Frederique Constant Notify Horological Smartwatch
Spending around $650 more gets you the Frederique Constant Notify, the second coming of the brand’s original Horological Smartwatch concept. Like the Timex, there’s a lot a streamlining going on with the Notify, compared to its predecessor. Gone is the date/activity progress subdial of the original at six o’clock; now, activity is monitored by a scale in the middle of the dial, accessed by pressing in the crown. The hour hand aligns with either the sleep icon at four o’clock or the activity icon at eight o’clock (indicating which goal you’ve selected), while the minute hand circles the dial, stopping at the percentage of your goal you accomplished. Syncing is also as easy as a simple tap of the crown while the app is up.
Like the Timex, the corresponding app for the Frederique Constant tracks steps, distance, calories and length and quality of sleep; it too syncs with your smartphone’s time. However, Frederique Constant also added a second time zone function (activated by pressing the crown three times), and the watch will also vibrate to notify you if you have a call or a new email. Better news also if you’re a fitness buff — an additional app, SwissConnect Gym, is available to track weight goals and muscle-building exercises.
The Frederique Constant also suffered from a less-than-perfect sensor, though to a lesser extent — a three-mile run on the treadmill clocked in at 2.8 miles on the watch. The bigger issue with the Frederique Constant is that to get the most out of any connected piece, you need to wear it all day, every day — and, while the Notify is fine as everyday wear, it’s not as comfortable for exercise and sleep. The Timex actually fared well during sleep and exercise because of its supremely comfortable rubber strap; the Frederique Constant has a stiffer leather strap that, while easy on the eyes, absorbed sweat during my workouts and was uncomfortable to sleep in. Investing in an additional steel bracelet, or a NATO or rubber strap for it wouldn’t be a bad idea.

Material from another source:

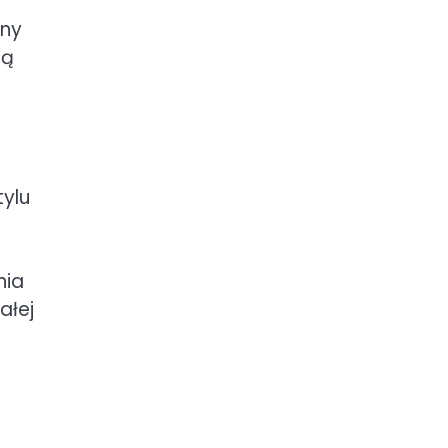
any
ją
tylu
nia
ałej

Thing is, I genuinely enjoyed wearing both the Timex and the Frederique Constant. For all their foibles, they proved that the idea of dumb watches with smart features has legs.
So should you buy one? That depends. If you’re looking for basic health and fitness tracking and notifications, the current crop of hybrid smartwatches should suffice. I certainly appreciated the motivation that even a ballpark estimate of my daily caloric burn provided. If you’re looking for more functionality, though, it might be worth waiting, as the future looks pretty good. For example, the latest watch from Withings is the first to incorporate heart rate monitoring into the concept. Meanwhile, Fossil announced at this year’s CES that it would continue to invest in its own connected watch ventures, both hybrid and full-on smartwatches. And who knows what will get launched at Baselworld? It’s a space we intend to keep our eyes on this year, as should you.